Ниже заданы константы ширины окна контекста и проведена предобработка для построения skip-gram модели.

In [9]:
min_count = 5
window_radius = 5

In [10]:
vocabulary_with_counter = Counter(chain.from_iterable(data_tok))
word_count_dict = dict()
for word, counter in vocabulary_with_counter.items():
    if counter >= min_count:
        word_count_dict[word] = counter

vocabulary = set(word_count_dict.keys())
del vocabulary_with_counter

In [11]:
word_to_index = {word: index for index, word in enumerate(vocabulary)}
index_to_word = {index: word for word, index in word_to_index.items()}

Пары `(слово, контекст)` на основе доступного датасета сгенерированы ниже.

In [12]:
# List of indeces of context word pairs
context_pairs = []

for text in data_tok:
    for i, central_word in enumerate(text):
        context_indices = range(
            max(0, i - window_radius), min(i + window_radius, len(text))
        )
        for j in context_indices:
            if j == i:
                continue
            context_word = text[j]
            if central_word in vocabulary and context_word in vocabulary:
                context_pairs.append(
                    (word_to_index[central_word], word_to_index[context_word])
                )

print(f"Generated {len(context_pairs)} pairs of target and context words.")
print(f"{context_pairs[:10]=}")

Generated 40220313 pairs of target and context words.
context_pairs[:10]=[(22347, 16517), (22347, 1995), (22347, 9791), (22347, 24510), (16517, 22347), (16517, 1995), (16517, 9791), (16517, 24510), (16517, 9001), (1995, 22347)]


In [13]:
print(context_pairs[:10])

[(22347, 16517), (22347, 1995), (22347, 9791), (22347, 24510), (16517, 22347), (16517, 1995), (16517, 9791), (16517, 24510), (16517, 9001), (1995, 22347)]

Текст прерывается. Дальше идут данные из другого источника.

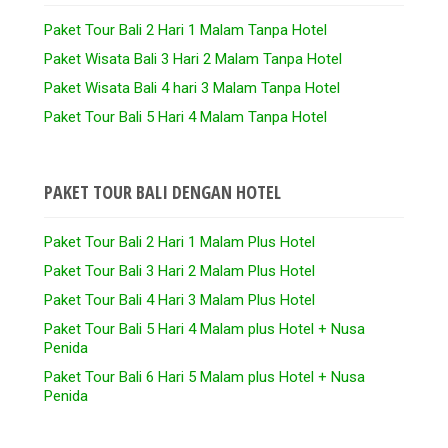
Paket Tour Bali 2 Hari 1 Malam Tanpa Hotel
Paket Wisata Bali 3 Hari 2 Malam Tanpa Hotel
Paket Wisata Bali 4 hari 3 Malam Tanpa Hotel
Paket Tour Bali 5 Hari 4 Malam Tanpa Hotel
PAKET TOUR BALI DENGAN HOTEL
Paket Tour Bali 2 Hari 1 Malam Plus Hotel
Paket Tour Bali 3 Hari 2 Malam Plus Hotel
Paket Tour Bali 4 Hari 3 Malam Plus Hotel
Paket Tour Bali 5 Hari 4 Malam plus Hotel + Nusa
Penida
Paket Tour Bali 6 Hari 5 Malam plus Hotel + Nusa
Penida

#### Подзадача №1: subsampling
Для того, чтобы сгладить разницу в частоте встречаемсости слов, необходимо реализовать механизм subsampling'а.
Для этого вам необходимо реализовать функцию ниже.

Вероятность **исключить** слово из обучения (на фиксированном шаге) вычисляется как
$$
P_\text{drop}(w_i)=1 - \sqrt{\frac{t}{f(w_i)}},
$$
где $f(w_i)$ – нормированная частота встречаемости слова, а $t$ – заданный порог (threshold).

In [14]:
from typing import Dict

def subsample_frequent_words(word_counts: Dict[str, int], t: float = 1e-5) -> Dict[str, float]:
    """
    Вычисляет вероятность оставить каждое слово на основе сабсэмплинга частых слов.

    Args:
        word_counts (Dict[str, int]): Словарь с количеством повторений слов {слово: количество}.
        t (float): Порог частоты для нормировки.

    Returns:
        Dict[str, float]: Словарь с вероятностями оставить слово {слово: вероятность}.
    """
    # Общее количество слов
    total_count = sum(word_counts.values())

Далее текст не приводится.